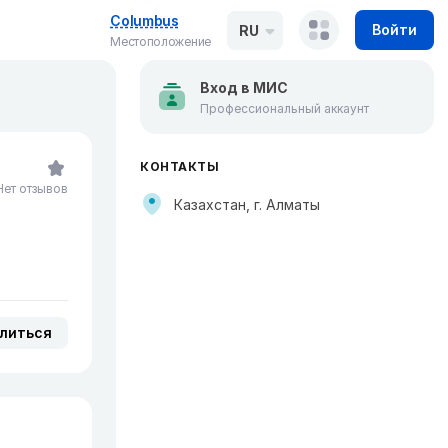
Columbus
Войти
RU
Местоположение
Вход в МИС
Профессиональный аккаунт
КОНТАКТЫ
Нет отзывов
Казахстан, г. Алматы
литься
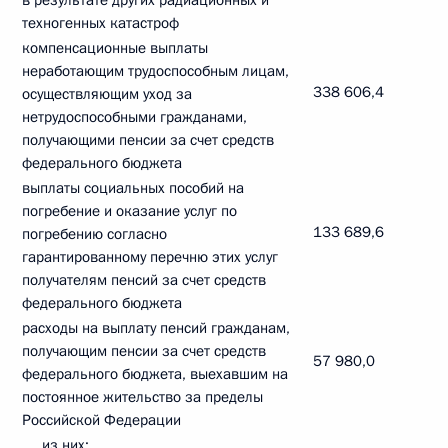
в результате других радиационных и
техногенных катастроф
компенсационные выплаты
неработающим трудоспособным лицам,
338 606,4
осуществляющим уход за
нетрудоспособными гражданами,
получающими пенсии за счет средств
федерального бюджета
выплаты социальных пособий на
погребение и оказание услуг по
133 689,6
погребению согласно
гарантированному перечню этих услуг
получателям пенсий за счет средств
федерального бюджета
расходы на выплату пенсий гражданам,
получающим пенсии за счет средств
57 980,0
федерального бюджета, выехавшим на
постоянное жительство за пределы
Российской Федерации
из них:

§ §

The answer should consist only of the lines from the one with "получателям пенсий за счет средств" to the final line of the records above, retyped word for word.

получателям пенсий за счет средств
федерального бюджета
расходы на выплату пенсий гражданам,
получающим пенсии за счет средств
57 980,0
федерального бюджета, выехавшим на
постоянное жительство за пределы
Российской Федерации
из них:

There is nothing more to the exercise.